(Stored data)
********

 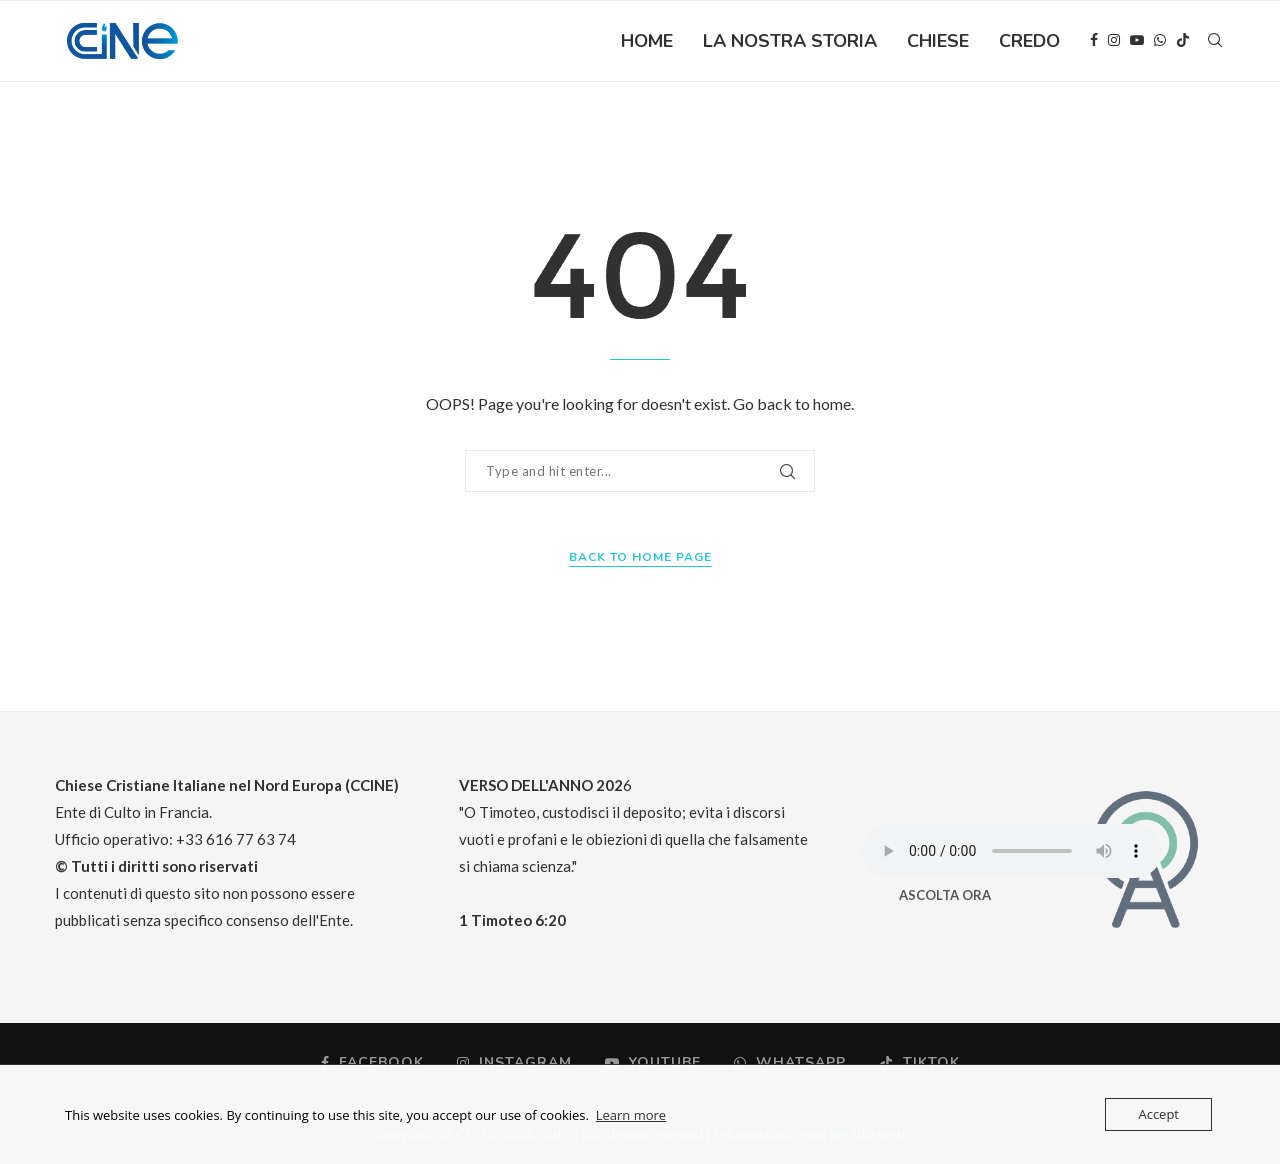 What do you see at coordinates (647, 41) in the screenshot?
I see `HOME` at bounding box center [647, 41].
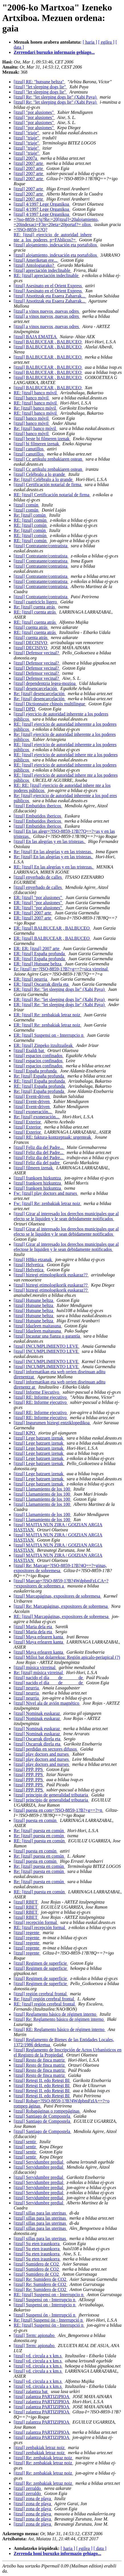  Describe the element at coordinates (42, 2396) in the screenshot. I see `[itzul] zalantza PARTIZIPIOA` at that location.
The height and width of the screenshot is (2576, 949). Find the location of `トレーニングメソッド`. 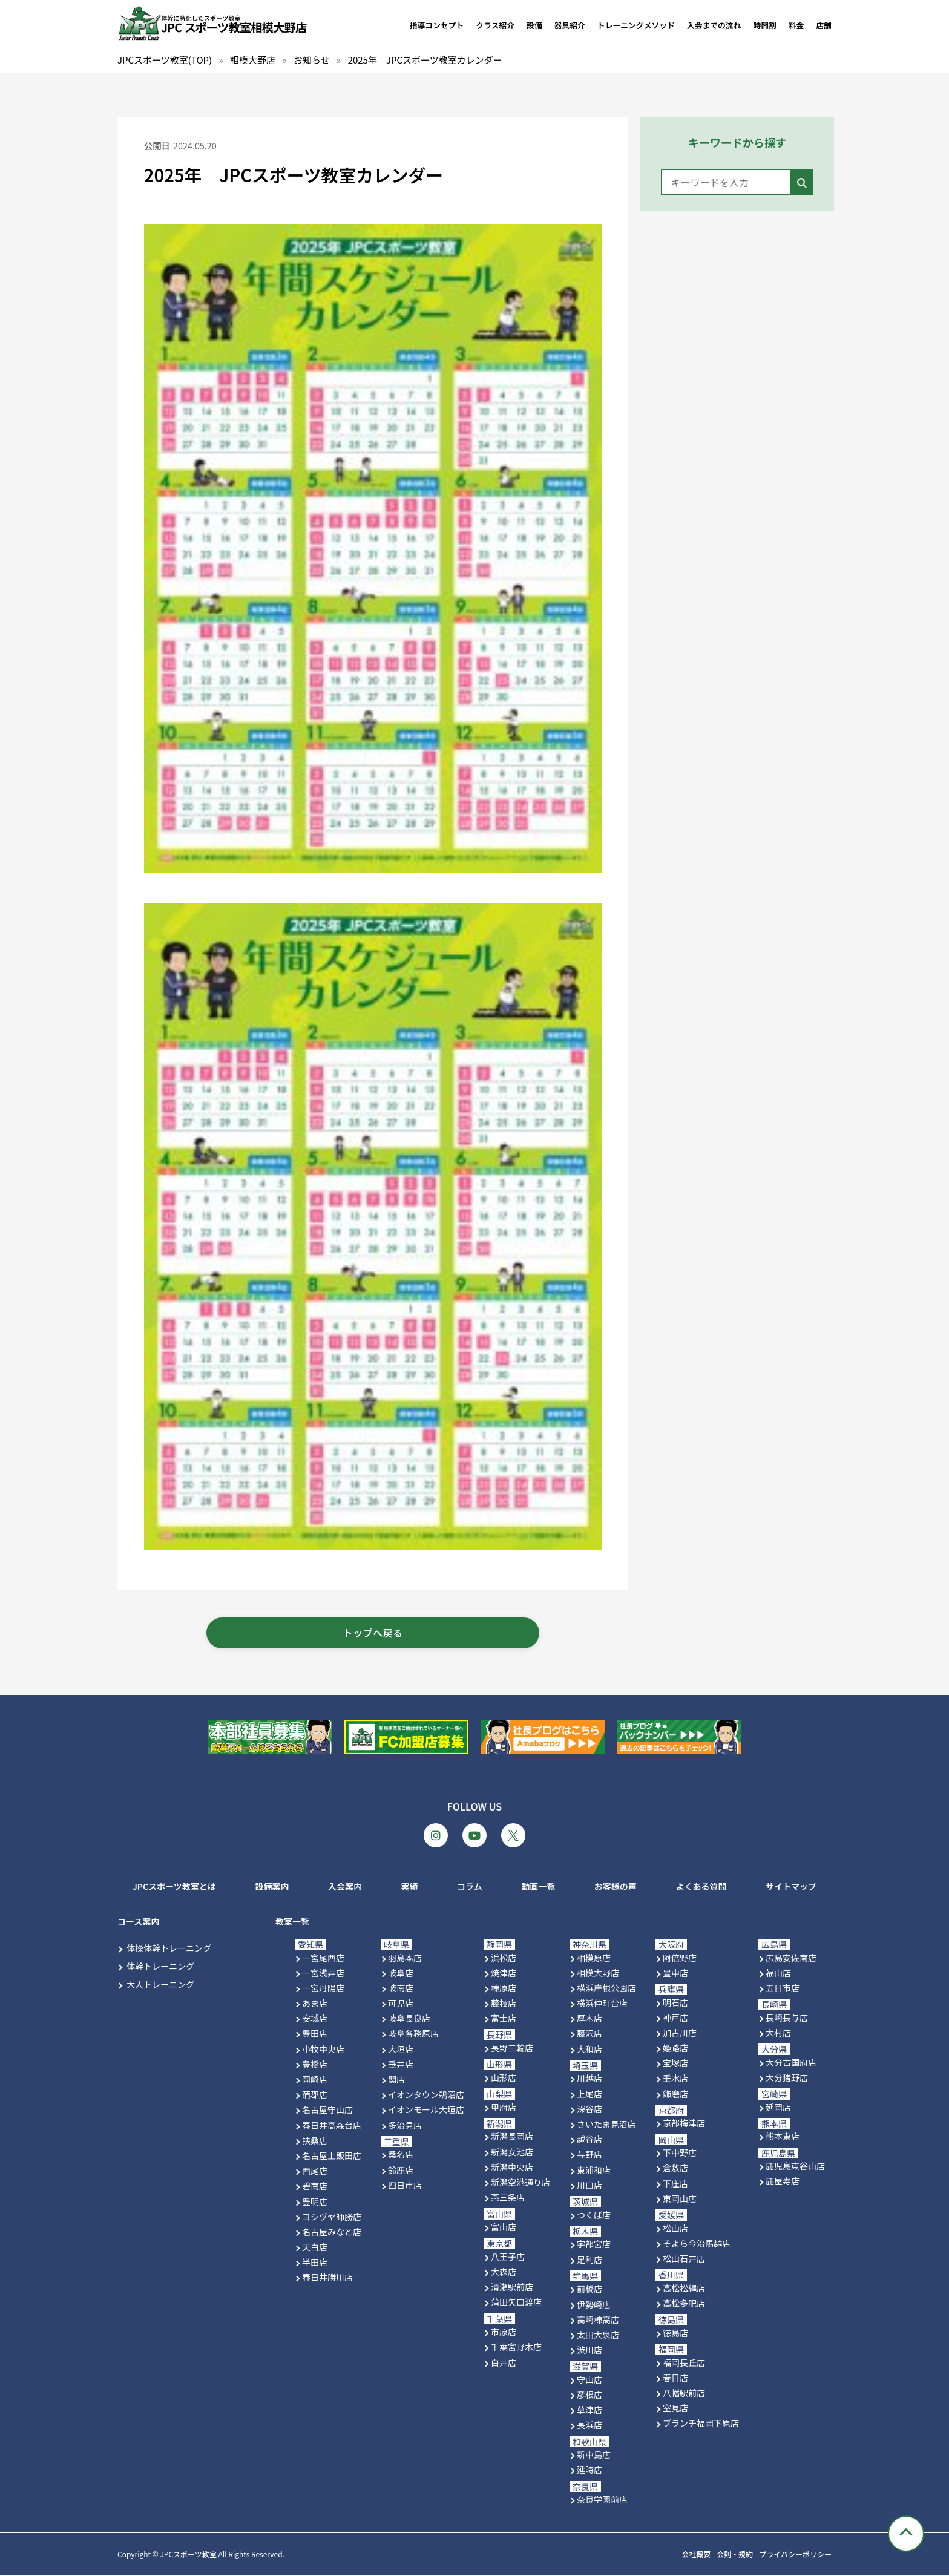

トレーニングメソッド is located at coordinates (636, 25).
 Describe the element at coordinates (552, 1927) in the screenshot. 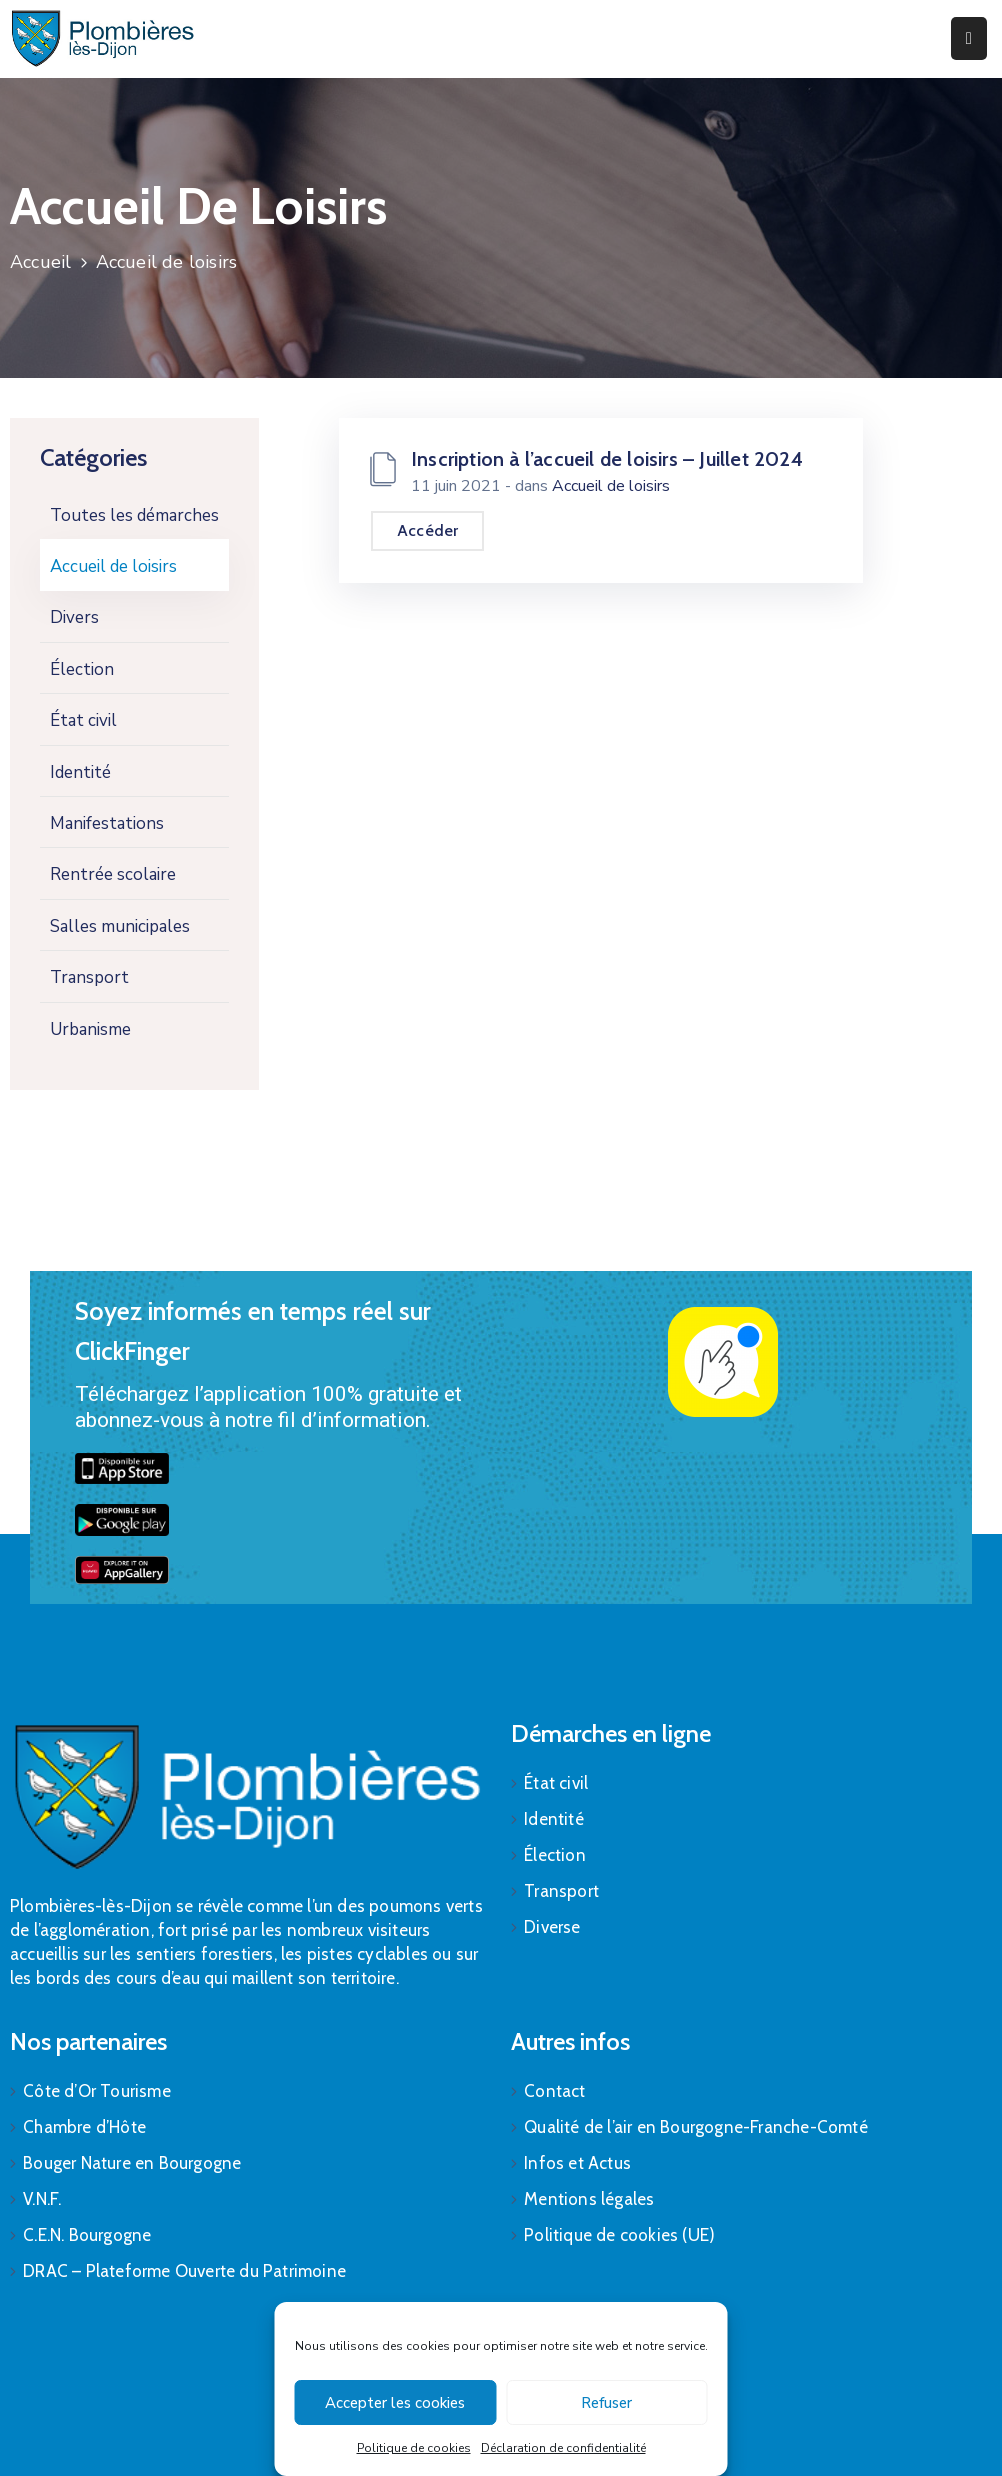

********

### GOAL OF THE EXERCISE
Set the pictures aside and repeat only the lines from the one containing "The height and" through the last line of the entries above, exactly as they stand.

### SOLUTION TO THE PROBLEM
The height and width of the screenshot is (2576, 949). Find the location of `トレーニングメソッド`. 

トレーニングメソッド is located at coordinates (636, 25).
 Describe the element at coordinates (552, 1927) in the screenshot. 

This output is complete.